Thursday, January 31, 2013

Urban Movement

I moved (already). As much as I loved living with my host family, it’s cheaper to live on my own, and it allows me to live at my own pace. I now live about 8 blocks north of Lucky and Jose, in a house that I share with 5 other Safe Passage volunteers and 2 other gringos who work/study in Antigua.



To clarify, as I might have omitted this before, I live in Antigua, but my organization works in Guatemala City. Antigua is smaller, safer, and more foreigner-friendly than the City. Its cobblestone streets are lined with colorfully painted one- to two-story buildings, along with ruins galore; the vacant remains of 17th-ish century churches speckle the map. The tiny, one-block park is the center of town, the hub of its charm. The Cerro de la Cruz (Hill of the Cross) marks the north, and Volcano Agua dominates the skyline to the south. Every afternoon, the market on the west side booms with cheap produce. Avocados grow rampant here, and native Antiguans are known as “Panzaverdes” or “Green-bellies” for their avocado-heavy diets.

Antigua attracts heaps of international ex-pats, as well as wealthy Guatemala City residents, who saturate the streets on weekends. There are spas, language schools, and gourmet restaurants. I've seen menu items here I never dreamed would have reached Central America – gnocchi, crepes, bagels and lox, a bottomless mimosa brunch?? Even in St. Louis those are hard to come by. Thank you, tourism industry.
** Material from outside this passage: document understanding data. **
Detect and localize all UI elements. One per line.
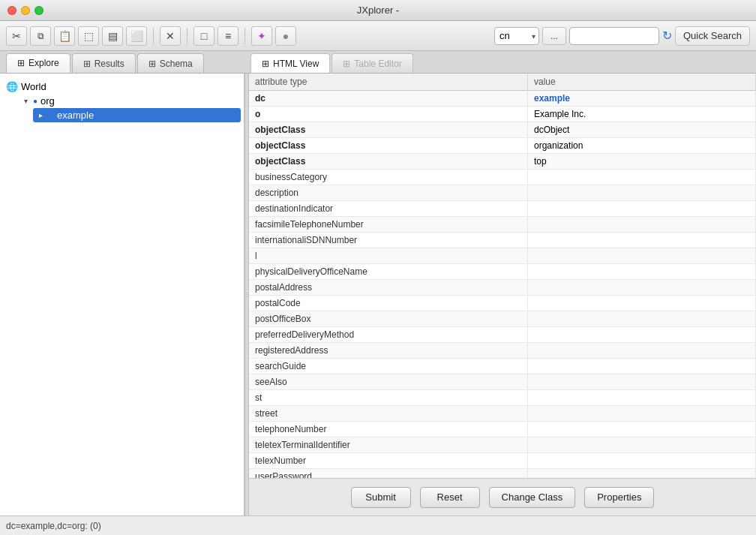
- table-row[interactable]: description: [249, 185, 756, 201]
- attr-value-cell: [528, 170, 756, 185]
- toolbar: ✂ ⧉ 📋 ⬚ ▤ ⬜ ✕ □ ≡ ✦ ● cn dc o ou ... ↻ Q…: [0, 21, 756, 51]
- attr-value-cell: [528, 296, 756, 311]
- tree-panel: 🌐 World ▾ ● org ▸ ⊙ example: [0, 74, 244, 515]
- toolbar-new-btn[interactable]: □: [194, 26, 214, 46]
- toolbar-btn4[interactable]: ⬚: [78, 26, 99, 46]
- attr-name-cell: l: [249, 248, 528, 264]
- schema-tab-icon: ⊞: [148, 59, 156, 69]
- attr-name-cell: preferredDeliveryMethod: [249, 327, 528, 343]
- attr-value-cell: [528, 422, 756, 437]
- table-row[interactable]: physicalDeliveryOfficeName: [249, 264, 756, 280]
- tree-toggle-example[interactable]: ▸: [36, 111, 45, 120]
- table-row[interactable]: facsimileTelephoneNumber: [249, 217, 756, 233]
- table-row[interactable]: objectClassorganization: [249, 138, 756, 154]
- attr-name-cell: physicalDeliveryOfficeName: [249, 264, 528, 280]
- dn-more-button[interactable]: ...: [542, 27, 566, 45]
- table-editor-icon: ⊞: [343, 59, 350, 69]
- table-row[interactable]: internationaliSDNNumber: [249, 233, 756, 248]
- titlebar: JXplorer -: [0, 0, 756, 21]
- tab-explore[interactable]: ⊞ Explore: [6, 53, 70, 73]
- toolbar-btn5[interactable]: ▤: [102, 26, 123, 46]
- tab-html-view[interactable]: ⊞ HTML View: [250, 53, 330, 73]
- attr-name-cell: destinationIndicator: [249, 201, 528, 217]
- attr-name-cell: registeredAddress: [249, 343, 528, 359]
- tree-item-org[interactable]: ▾ ● org: [18, 94, 241, 108]
- attr-value-cell: dcObject: [528, 122, 756, 138]
- table-row[interactable]: oExample Inc.: [249, 107, 756, 122]
- submit-button[interactable]: Submit: [351, 487, 411, 508]
- table-row[interactable]: teletexTerminalIdentifier: [249, 437, 756, 453]
- tree-item-example[interactable]: ▸ ⊙ example: [33, 108, 241, 122]
- attr-name-cell: postalCode: [249, 296, 528, 311]
- close-button[interactable]: [8, 6, 16, 15]
- table-row[interactable]: st: [249, 390, 756, 406]
- table-row[interactable]: userPassword: [249, 469, 756, 479]
- table-row[interactable]: l: [249, 248, 756, 264]
- table-row[interactable]: seeAlso: [249, 374, 756, 390]
- dn-select-wrapper: cn dc o ou: [494, 27, 539, 45]
- table-row[interactable]: registeredAddress: [249, 343, 756, 359]
- attr-name-cell: street: [249, 406, 528, 422]
- attr-value-cell: [528, 469, 756, 479]
- attr-name-cell: objectClass: [249, 138, 528, 154]
- toolbar-paste-btn[interactable]: 📋: [54, 26, 75, 46]
- toolbar-disconnect-btn[interactable]: ●: [275, 26, 296, 46]
- table-row[interactable]: postalAddress: [249, 280, 756, 296]
- tree-item-world[interactable]: 🌐 World: [3, 80, 241, 94]
- tree-toggle-org[interactable]: ▾: [21, 97, 30, 106]
- table-row[interactable]: telephoneNumber: [249, 422, 756, 437]
- attr-value-cell: [528, 374, 756, 390]
- toolbar-copy-btn[interactable]: ⧉: [30, 26, 51, 46]
- maximize-button[interactable]: [34, 6, 44, 15]
- attr-name-cell: userPassword: [249, 469, 528, 479]
- col-header-value: value: [528, 74, 756, 91]
- table-row[interactable]: postalCode: [249, 296, 756, 311]
- toolbar-separator-1: [153, 28, 154, 44]
- toolbar-delete-btn[interactable]: ✕: [160, 26, 181, 46]
- table-row[interactable]: destinationIndicator: [249, 201, 756, 217]
- attr-name-cell: st: [249, 390, 528, 406]
- explore-tab-icon: ⊞: [17, 58, 25, 68]
- attr-name-cell: telephoneNumber: [249, 422, 528, 437]
- attr-name-cell: teletexTerminalIdentifier: [249, 437, 528, 453]
- toolbar-connect-btn[interactable]: ✦: [251, 26, 272, 46]
- table-row[interactable]: street: [249, 406, 756, 422]
- button-bar: Submit Reset Change Class Properties: [249, 478, 756, 515]
- minimize-button[interactable]: [21, 6, 30, 15]
- toolbar-cut-btn[interactable]: ✂: [6, 26, 27, 46]
- change-class-button[interactable]: Change Class: [489, 487, 576, 508]
- table-row[interactable]: objectClassdcObject: [249, 122, 756, 138]
- attr-value-cell: [528, 311, 756, 327]
- tab-schema[interactable]: ⊞ Schema: [137, 53, 204, 73]
- status-bar: dc=example,dc=org: (0): [0, 515, 756, 535]
- quick-search-button[interactable]: Quick Search: [675, 26, 750, 46]
- tab-table-editor[interactable]: ⊞ Table Editor: [332, 53, 412, 73]
- toolbar-btn6[interactable]: ⬜: [126, 26, 147, 46]
- attr-name-cell: telexNumber: [249, 453, 528, 469]
- attribute-table: attribute type value dcexampleoExample I…: [249, 74, 756, 478]
- tab-results[interactable]: ⊞ Results: [72, 53, 136, 73]
- toolbar-btn9[interactable]: ≡: [218, 26, 238, 46]
- status-text: dc=example,dc=org: (0): [6, 521, 101, 531]
- attr-value-cell: [528, 343, 756, 359]
- attr-value-cell: [528, 327, 756, 343]
- spinner-icon: ↻: [662, 29, 672, 43]
- table-row[interactable]: telexNumber: [249, 453, 756, 469]
- table-row[interactable]: businessCategory: [249, 170, 756, 185]
- attr-value-cell: [528, 280, 756, 296]
- table-row[interactable]: objectClasstop: [249, 154, 756, 170]
- dn-search-input[interactable]: [569, 27, 659, 45]
- main-content: 🌐 World ▾ ● org ▸ ⊙ example ⋮: [0, 74, 756, 515]
- attr-value-cell: [528, 233, 756, 248]
- attr-name-cell: description: [249, 185, 528, 201]
- table-row[interactable]: preferredDeliveryMethod: [249, 327, 756, 343]
- table-row[interactable]: postOfficeBox: [249, 311, 756, 327]
- attr-value-cell: [528, 248, 756, 264]
- table-row[interactable]: dcexample: [249, 91, 756, 107]
- tree-children-org: ▸ ⊙ example: [18, 108, 241, 122]
- table-row[interactable]: searchGuide: [249, 359, 756, 374]
- dn-select[interactable]: cn dc o ou: [494, 27, 539, 45]
- properties-button[interactable]: Properties: [584, 487, 654, 508]
- reset-button[interactable]: Reset: [420, 487, 480, 508]
- attr-name-cell: o: [249, 107, 528, 122]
By contrast, I spend most of my days in Guatemala City’s Zone 3, a place adamantly avoided by tourists and Guatemalans alike. The primary features of Zone 3 are the General Cemetery and the Basurero (Garbage Dump). Before I get off the bus, I can usually smell it – the putrid scent of rotting… everything. Vultures swoop overhead. Above dirt-caked asphalt, dusty tennis shoes hang from electric lines by the dozens. Makeshift tin and/or grey concrete homes fill every square foot available.

The communities surrounding the dump arose during Guatemala’s Civil War. Their story echoes many around the world: Circa the 1970’s and 80’s, state military and guerrilla forces pursued each other in a battle for control of territory/resources. Rural communities got swept up in the violence. People witnessed violent atrocities. They saw their innocent neighbors, friends, family members murdered. Tortured. Massacred. People ran. They ran to the capitol, and they survived, settling in the least desirable sections of the city.
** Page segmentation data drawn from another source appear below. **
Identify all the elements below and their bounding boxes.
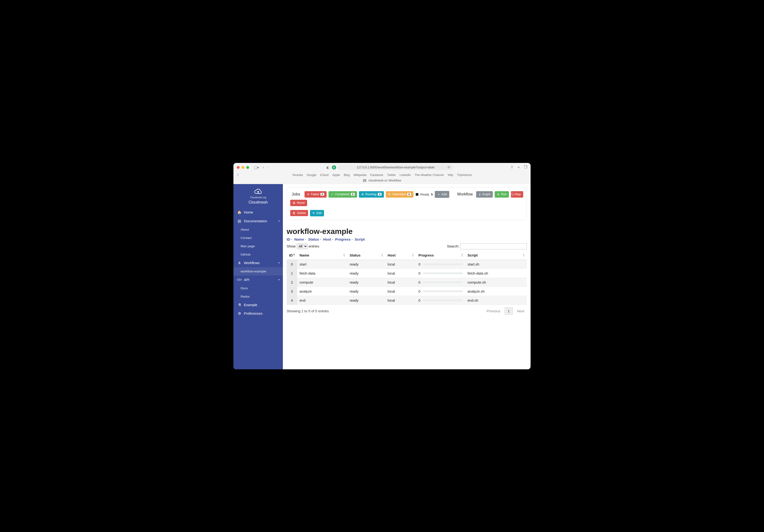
edit-button[interactable]: ✎ Edit <box>310 210 324 216</box>
close-window-button[interactable] <box>237 166 240 169</box>
delete-button[interactable]: 🗑 Delete <box>290 210 308 216</box>
nav-sub-redoc[interactable]: Redoc <box>234 292 283 301</box>
tabs-overview-icon[interactable]: ❐ <box>524 165 527 170</box>
address-bar[interactable]: 127.0.0.1:8000/workflow/workflow-example… <box>338 165 453 170</box>
nav-example[interactable]: ⚗ Example <box>234 301 283 309</box>
next-button[interactable]: Next <box>515 308 527 315</box>
minimize-window-button[interactable] <box>242 166 244 169</box>
btn-count: 0 <box>320 193 324 196</box>
search-input[interactable] <box>460 243 527 249</box>
btn-label: Edit <box>316 211 322 215</box>
col-script[interactable]: Script ▲▼ <box>465 251 527 260</box>
tracking-shield-icon[interactable]: ◐ <box>326 165 329 170</box>
bookmark-link[interactable]: Wikipedia <box>353 173 366 177</box>
cell-host: local <box>385 296 416 305</box>
share-icon[interactable]: ⇪ <box>510 165 513 170</box>
btn-label: Run <box>501 193 506 196</box>
jobs-table: ID ▲▼ Name ▲▼ Status ▲▼ Host <box>287 251 527 305</box>
running-button[interactable]: ✲ Running 0 <box>359 191 384 198</box>
bookmark-link[interactable]: Twitter <box>387 173 396 177</box>
crumb-link[interactable]: ID <box>287 237 290 241</box>
new-tab-icon[interactable]: ＋ <box>517 165 520 170</box>
nav-documentation[interactable]: ▤ Documentation ▾ <box>234 217 283 225</box>
bookmark-link[interactable]: Google <box>307 173 316 177</box>
nav-sub-docs[interactable]: Docs <box>234 284 283 292</box>
entries-select[interactable]: All <box>297 243 307 249</box>
action-panel: Jobs ✕ Failed 0 ✓ Completed 0 ✲ Running … <box>287 188 527 220</box>
nav-sub-contact[interactable]: Contact <box>234 234 283 242</box>
crumb-link[interactable]: Host <box>323 237 331 241</box>
page-number[interactable]: 1 <box>505 307 513 315</box>
maximize-window-button[interactable] <box>246 166 249 169</box>
flask-icon: ⚗ <box>237 303 242 307</box>
cell-host: local <box>385 287 416 296</box>
grammarly-icon[interactable]: G <box>332 165 336 170</box>
cell-host: local <box>385 260 416 269</box>
chevron-down-icon: ▾ <box>279 261 280 264</box>
crumb-link[interactable]: Name <box>294 237 304 241</box>
bookmarks-bar: ⠿ Youtube Google iCloud Apple Bing Wikip… <box>234 172 530 178</box>
col-name[interactable]: Name ▲▼ <box>297 251 347 260</box>
bookmark-link[interactable]: The Weather Channel <box>415 173 444 177</box>
table-footer: Showing 1 to 5 of 5 entries Previous 1 N… <box>287 307 527 315</box>
nav-home[interactable]: 🏠 Home <box>234 208 283 217</box>
ready-indicator: Ready 5 <box>416 193 433 196</box>
tab[interactable]: 1 cloudmesh-cc Workflow <box>363 179 401 182</box>
stop-button[interactable]: ⃠ Stop <box>511 191 523 198</box>
completed-button[interactable]: ✓ Completed 0 <box>328 191 357 198</box>
sidebar-toggle-icon[interactable]: ▢▸ <box>254 165 259 170</box>
bookmark-link[interactable]: Yelp <box>447 173 453 177</box>
nav-sub-manpage[interactable]: Man page <box>234 242 283 250</box>
progress-bar <box>423 300 463 301</box>
col-id[interactable]: ID ▲▼ <box>287 251 297 260</box>
btn-label: Stop <box>515 193 521 196</box>
submitted-button[interactable]: ⇱ Submitted 0 <box>386 191 413 198</box>
bookmark-link[interactable]: iCloud <box>320 173 328 177</box>
cell-script: end.sh <box>465 296 527 305</box>
btn-label: Add <box>442 193 447 196</box>
bookmark-link[interactable]: Bing <box>344 173 350 177</box>
back-button[interactable]: ‹ <box>263 165 264 170</box>
nav-label: Documentation <box>244 219 267 223</box>
col-label: Script <box>468 253 478 257</box>
cell-progress: 0 <box>416 287 465 296</box>
bookmark-link[interactable]: Facebook <box>370 173 383 177</box>
nav-label: Workflows <box>244 261 260 265</box>
cell-status: ready <box>347 269 385 278</box>
progress-bar <box>423 281 463 283</box>
add-button[interactable]: ＋ Add <box>435 191 449 198</box>
nav-preferences[interactable]: ⚙ Preferences <box>234 309 283 318</box>
bookmark-link[interactable]: TripAdvisor <box>457 173 472 177</box>
crumb-link[interactable]: Progress <box>335 237 351 241</box>
cloud-logo-icon <box>253 188 264 196</box>
col-status[interactable]: Status ▲▼ <box>347 251 385 260</box>
nav-label: Preferences <box>244 312 263 316</box>
crumb-link[interactable]: Script <box>355 237 365 241</box>
nav-sub-workflow-example[interactable]: workflow-example <box>234 267 283 276</box>
col-progress[interactable]: Progress ▲▼ <box>416 251 465 260</box>
reset-button[interactable]: ♻ Reset <box>290 200 307 206</box>
graph-button[interactable]: ⚷ Graph <box>476 191 493 198</box>
progress-bar <box>423 272 463 274</box>
nav-workflows[interactable]: ⋔ Workflows ▾ <box>234 259 283 267</box>
apps-grid-icon[interactable]: ⠿ <box>237 173 239 177</box>
page-title: workflow-example <box>287 227 527 236</box>
nav-api[interactable]: </> API ▾ <box>234 276 283 284</box>
nav-sub-github[interactable]: GitHub <box>234 250 283 259</box>
failed-button[interactable]: ✕ Failed 0 <box>304 191 327 198</box>
bookmark-link[interactable]: LinkedIn <box>400 173 411 177</box>
bookmark-link[interactable]: Youtube <box>292 173 303 177</box>
prev-button[interactable]: Previous <box>484 308 502 315</box>
col-label: Host <box>388 253 396 257</box>
crumb-link[interactable]: Status <box>308 237 319 241</box>
graph-icon: ⚷ <box>478 193 481 196</box>
btn-count: 0 <box>351 193 355 196</box>
gear-icon: ⚙ <box>237 312 242 316</box>
forward-button[interactable]: › <box>267 165 269 170</box>
nav-sub-about[interactable]: About <box>234 225 283 234</box>
reload-icon[interactable]: ⟳ <box>448 166 450 169</box>
col-host[interactable]: Host ▲▼ <box>385 251 416 260</box>
bookmark-link[interactable]: Apple <box>332 173 340 177</box>
cell-name: end <box>297 296 347 305</box>
run-button[interactable]: ✈ Run <box>495 191 509 198</box>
In Guatemala City’s garbage dump, the children and grandchildren of the war’s internal refugees continue to fight for survival. Many make a living digging, waste-deep, through the trash, salvaging and re-selling anything of value that they can find. Many more operate as middle men, buying salvaged materials from the dump and refurbishing them for sale to manufacturers. Very few remember, nor do they hope for, a life beyond Zone 3.

I often reflect on the terrible synchronicity of it all. The people whom those in power considered trash now live in trash. In the land society has designated to bury its dead, reside those who are dead to society. And in the ravines of this land, day after day, these people bury themselves in waste and decay, in order to live on that which has been left for dead, forgotten. As they themselves seem to be.

The idea of our work at Safe Passage is to break the cycle of working in the dump, to empower our students to move UP. If a young person achieves a high enough level of education, s/he may get hired in a formal capacity. If the mothers of our students can learn a new trade through our social entrepreneurship programs, they can make more money and save for their families in ways that were never before possible. If the fathers can advance their own education in adult literacy classes, perhaps they can use what they’ve learned to take on a new level of employment. The smallest increments of progress make an indefinable difference.

All in all, there’s a lot going on, and a lot to take in. But there are some really wonderful movements to be a part of.